Art.10. Notre Ministre de la Santé publique est chargé de l'exécution du présent arrêté.
Art. N. Bijlage bij het koninklijk besluit van 26 juli 1971 tot oprichting van zones voor speciale bescherming tegen luchtverontreiniging.
  Voor Antwerpen en omstreken : de gemeenten Antwerpen, Berchem, Borgerhout, Borsbeek, Burcht, Deurne, Edegem, Ekeren, Hoboken, Merksem, Mortsel, Schoten, Wijnegem, Wilrijk, Wommelgem, Zwijndrecht.
  Voor Brussel en omstreken : de gemeenten Anderlecht, Brussel, Diegem, Drogenbos, Elsene, Etterbeek, Evere, Ganshoren, Jette, Koekelberg, Kraainem, Oudergem, Schaarbeek, Sint-Agatha-Berchem, Sint-Gillis, Sint-Jans-Molenbeek, Sint-Joost-ten-Node, Sint-Lambrechts-Woluwe, Sint-Pieters-Woluwe, Sint-Stevens-Woluwe, Ukkel, Vorst, Watermaal-Bosvoorde, Wezembeek-Oppem.
  Voor Charleroi en omstreken : de gemeenten Charleroi, Dampremy, Gilly, Jumet, Lodelinsart, Marchienne-au-Pont, Marcinelle, Monceau-sur-Sambre, Montignies-sur-Sambre, Mont-sur-Marchienne, Roux.
  Voor Gent en omstreken : de gemeenten Destelbergen, Drongen, Gent, Gentbrugge, Ledeberg, Mariakerke, Oostakker, Sint-Amandsberg.
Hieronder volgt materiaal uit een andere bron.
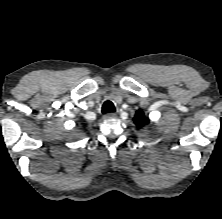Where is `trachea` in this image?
Listing matches in <instances>:
<instances>
[{
	"mask_svg": "<svg viewBox=\"0 0 222 219\" xmlns=\"http://www.w3.org/2000/svg\"><path fill=\"white\" fill-rule=\"evenodd\" d=\"M109 112H115V107L111 101H106L102 106V113L105 114Z\"/></svg>",
	"mask_w": 222,
	"mask_h": 219,
	"instance_id": "1",
	"label": "trachea"
}]
</instances>
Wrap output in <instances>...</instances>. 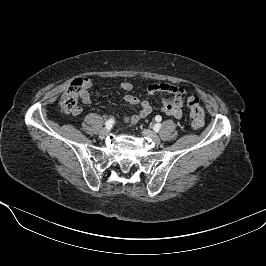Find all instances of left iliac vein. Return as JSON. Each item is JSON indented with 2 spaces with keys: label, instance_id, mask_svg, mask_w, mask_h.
I'll return each instance as SVG.
<instances>
[{
  "label": "left iliac vein",
  "instance_id": "obj_1",
  "mask_svg": "<svg viewBox=\"0 0 266 266\" xmlns=\"http://www.w3.org/2000/svg\"><path fill=\"white\" fill-rule=\"evenodd\" d=\"M142 134L148 138H150L155 144H159L160 143V138L158 137V135L156 133H154L153 131L149 130V129H144L142 131Z\"/></svg>",
  "mask_w": 266,
  "mask_h": 266
}]
</instances>
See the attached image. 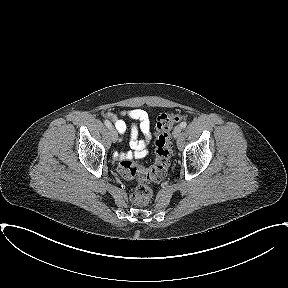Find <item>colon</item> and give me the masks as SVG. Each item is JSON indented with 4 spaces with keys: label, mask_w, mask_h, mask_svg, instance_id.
Here are the masks:
<instances>
[{
    "label": "colon",
    "mask_w": 288,
    "mask_h": 288,
    "mask_svg": "<svg viewBox=\"0 0 288 288\" xmlns=\"http://www.w3.org/2000/svg\"><path fill=\"white\" fill-rule=\"evenodd\" d=\"M183 116L176 113H163L158 117L156 125L155 159L151 165L145 166L132 159H122L119 173L126 180H136L138 185L130 199L136 205L146 204L152 195L149 184L159 182L166 176L171 157V131Z\"/></svg>",
    "instance_id": "colon-1"
}]
</instances>
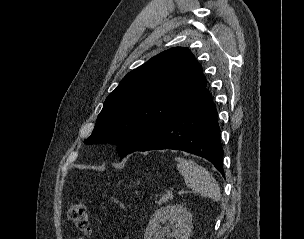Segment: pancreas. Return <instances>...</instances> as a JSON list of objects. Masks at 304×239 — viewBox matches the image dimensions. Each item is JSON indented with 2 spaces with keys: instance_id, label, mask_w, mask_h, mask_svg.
I'll return each mask as SVG.
<instances>
[{
  "instance_id": "pancreas-1",
  "label": "pancreas",
  "mask_w": 304,
  "mask_h": 239,
  "mask_svg": "<svg viewBox=\"0 0 304 239\" xmlns=\"http://www.w3.org/2000/svg\"><path fill=\"white\" fill-rule=\"evenodd\" d=\"M169 200H171V197L168 196V195H164L163 197H161V198L159 199V201L156 200L155 203L163 204V203L168 202Z\"/></svg>"
}]
</instances>
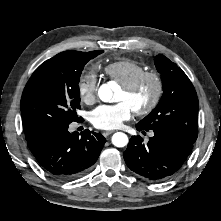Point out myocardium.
Returning a JSON list of instances; mask_svg holds the SVG:
<instances>
[{
    "instance_id": "myocardium-1",
    "label": "myocardium",
    "mask_w": 221,
    "mask_h": 221,
    "mask_svg": "<svg viewBox=\"0 0 221 221\" xmlns=\"http://www.w3.org/2000/svg\"><path fill=\"white\" fill-rule=\"evenodd\" d=\"M146 81H151L154 85V92L152 95L151 100L147 105H145L142 108H138L134 110V113L139 116H145L153 112L157 106L159 105L163 93H164V81L162 76L154 71V70H148L144 71L141 74L137 75L132 80L128 81L125 84L121 85V88L126 92H134L139 87H141L142 84H144Z\"/></svg>"
}]
</instances>
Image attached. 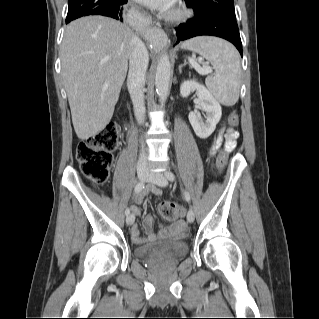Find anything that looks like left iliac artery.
<instances>
[{
	"mask_svg": "<svg viewBox=\"0 0 319 319\" xmlns=\"http://www.w3.org/2000/svg\"><path fill=\"white\" fill-rule=\"evenodd\" d=\"M165 176H166L167 179L170 180V181H174V180H175V175H174L172 172H170V171H167V172L165 173ZM184 198H185V200H186L188 203L190 202V195H189V193H188L187 191H184Z\"/></svg>",
	"mask_w": 319,
	"mask_h": 319,
	"instance_id": "1",
	"label": "left iliac artery"
}]
</instances>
  Voor Luik en omstreken : de gemeenten Angleur, Bressoux, Chénée, Grivegnée, Herstal, Jemeppe, Jupille-sur-Meuse, Luik, Montegnée, Ougrée, Saint-Nicolas, Seraing, Tilleur.
Art. N. Annexe à l'arrêté royal du 26 juillet 1971 relatif à la création de zones de protection spéciale contre la pollution atmosphérique.
  Pour la région anversoise : les communes de Anvers, Berchem, Borgerhout, Borsbeek, Burcht, Deurne, Edegem, Ekeren, Hoboken, Merksem, Mortsel, Schoten, Wijnegem, Wilrijk, Wommelgem, Zwijndrecht.
  Pour la région bruxelloise : les communes de Anderlecht, Auderghem, Berchem-Sainte-Agathe, Bruxelles, Diegem, Drogenbos, Etterbeek, Evere, Forest, Ganshoren, Ixelles, Jette, Koekelberg, Kraainem, Molenbeek-Saint-Jean, Saint-Gilles, Saint-Josse-ten-Node, Schaerbeek, Uccle, Watermael-Boitsfort, Wezembeek-Oppem, Woluwe-Saint-Etienne, Woluwe-Saint-Lambert, Woluwe-Saint-Pierre.
  Pour la région carolorégienne : les communes de Charleroi, Dampremy, Gilly, Jumet, Lodelinsart, Marchienne-au-Pont, Marcinelle, Monceau-sur-Sambre, Montignies-sur-Sambre, Mont-sur-Marchienne, Roux.
  Pour la région gantoise : les communes de Destelbergen, Drongen, Gand, Gentbrugge, Ledeberg, Mariakerke, Oostakker, Sint-Amandsberg.
  Pour la région liégeoise : les communes de Angleur, Bressoux, Chênée, Grivegnée, Herstal, Jemeppe, Jupille-sur-Meuse, Liège, Montegnée, Ougrée, Saint-Nicolas, Seraing, Tilleur.